A liberdade longe do Supremo
ANTÔNIO CLÁUDIO MARIZ DE OLIVEIRA
FOLHA DE SP - 13/07/11
Vejo como demonstração de pouca convicção no acerto e na própria legalidade da PEC dos recursos a afirmação de que, se ela estivesse em vigor, Pimenta Neves já estaria preso há tempos.
Sabem os que assim alegam que esse é um argumento apenas de efeito para uma sociedade leiga e sedenta pela prisão alheia, pois não corresponde à realidade de nosso sistema penal. Pimenta Neves poderia, sim, estar encarcerado, mesmo na vigência do atual sistema, se a sua prisão fosse considerada necessária pelos magistrados que examinaram o seu processo.

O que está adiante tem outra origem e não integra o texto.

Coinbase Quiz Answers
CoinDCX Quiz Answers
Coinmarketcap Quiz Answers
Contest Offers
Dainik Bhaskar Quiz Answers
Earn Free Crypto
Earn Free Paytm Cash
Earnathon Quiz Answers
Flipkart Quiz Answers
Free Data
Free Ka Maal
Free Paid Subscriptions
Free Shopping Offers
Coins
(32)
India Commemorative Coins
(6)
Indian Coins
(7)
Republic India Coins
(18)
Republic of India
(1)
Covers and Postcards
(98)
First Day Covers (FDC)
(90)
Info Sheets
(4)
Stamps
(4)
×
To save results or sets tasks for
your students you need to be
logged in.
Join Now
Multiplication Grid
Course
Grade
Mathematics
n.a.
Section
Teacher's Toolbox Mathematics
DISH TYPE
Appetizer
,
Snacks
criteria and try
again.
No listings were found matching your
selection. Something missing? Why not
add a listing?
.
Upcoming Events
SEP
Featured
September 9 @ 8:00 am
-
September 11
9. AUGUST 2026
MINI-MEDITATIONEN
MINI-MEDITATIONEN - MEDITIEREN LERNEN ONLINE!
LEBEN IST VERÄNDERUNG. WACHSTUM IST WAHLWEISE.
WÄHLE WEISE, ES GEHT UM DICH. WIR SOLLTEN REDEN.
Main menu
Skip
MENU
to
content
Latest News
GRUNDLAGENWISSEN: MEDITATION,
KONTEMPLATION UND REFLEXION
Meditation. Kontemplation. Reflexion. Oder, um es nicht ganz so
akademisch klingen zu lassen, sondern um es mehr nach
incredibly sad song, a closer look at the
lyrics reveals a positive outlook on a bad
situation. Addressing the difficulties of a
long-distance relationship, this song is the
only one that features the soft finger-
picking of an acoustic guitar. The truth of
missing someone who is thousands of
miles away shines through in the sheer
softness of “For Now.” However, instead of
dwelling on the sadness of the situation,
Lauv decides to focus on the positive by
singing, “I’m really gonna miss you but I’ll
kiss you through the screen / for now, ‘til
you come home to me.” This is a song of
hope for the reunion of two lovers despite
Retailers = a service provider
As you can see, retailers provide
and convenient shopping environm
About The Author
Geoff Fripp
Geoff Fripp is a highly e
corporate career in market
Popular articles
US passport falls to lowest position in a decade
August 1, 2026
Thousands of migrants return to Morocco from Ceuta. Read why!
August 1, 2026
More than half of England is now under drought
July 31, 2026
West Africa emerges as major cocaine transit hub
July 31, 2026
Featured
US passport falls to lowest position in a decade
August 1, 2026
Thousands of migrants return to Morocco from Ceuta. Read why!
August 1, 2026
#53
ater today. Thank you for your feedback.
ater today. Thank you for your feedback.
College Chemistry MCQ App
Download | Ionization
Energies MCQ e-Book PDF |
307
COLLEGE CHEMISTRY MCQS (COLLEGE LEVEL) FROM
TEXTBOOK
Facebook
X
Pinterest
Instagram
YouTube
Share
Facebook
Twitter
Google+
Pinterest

Poderia ter sido preso, como o foram, antes do trânsito em julgado das decisões, inúmeros outros acusados de homicídio, dentre os quais Suzane von Richthofen, os irmãos Cravinhos e o casal Nardoni. Portanto, não são os recursos que impedem a prisão.
Fala-se também que os advogados são contrários à PEC por razões de interesse profissional. Alegação imprópria e injusta. Como fizemos na luta pela democratização do país, pelo término da censura e pelo retorno das prerrogativas da magistratura, nós, advogados, outra vez pugnamos pelo que nos parece correto, no caso, a liberdade.
Aliás, se fossem levados em conta motivos meramente profissionais, deveríamos estar a favor da PEC, pois na área criminal a demanda será maior, uma vez que, por conta do trânsito em julgado antecipado, inúmeros habeas corpus serão impetrados.
Argumentos dessa natureza não podem alicerçar uma medida que suprimirá dos tribunais superiores questões como a liberdade e a dignidade do homem. Note-se que, com a PEC, o tribunal que ficará sobrecarregado será o Superior Tribunal de Justiça, pois os habeas corpus serão a ele dirigidos. Observe-se, sobre o habeas corpus, que ele só poderá ser interposto após a expedição do mandado de prisão em segundo grau, não tendo, portanto, o condão de impedir que a liberdade seja sacrificada.
Não se pense, no entanto -e seria grande indelicadeza fazê-lo-, que o objetivo da PEC foi aliviar o STF em detrimento do STJ.
Em verdade, na busca de soluções para aliviar a sobrecarga do Judiciário, é preciso levar em conta suas causas reais, que não são os recursos, mas, sim, a burocracia, a carência de juízes e de funcionários, a inexistência de efetiva autonomia financeira, a incipiente informatização e, especialmente, a excessiva litigância da União.
Como pretendem incluir medidas pertinentes ao Judiciário em um novo Pacto Republicano, é conveniente e oportuno que dele se faça constar um compromisso da União de não utilizar recursos meramente protelatórios. Com isso, uma causa real da sobrecarga dos tribunais superiores será afastada, sem que seja suprimido da sua apreciação o valor fundamental do ser humano, que é a liberdade.
ANTÔNIO CLÁUDIO MARIZ DE OLIVEIRA é advogado criminal. Foi presidente da OAB-SP (1987-88 e 1989-90) e secretário de Justiça e Segurança Pública do Estado de São Paulo (governo Quércia).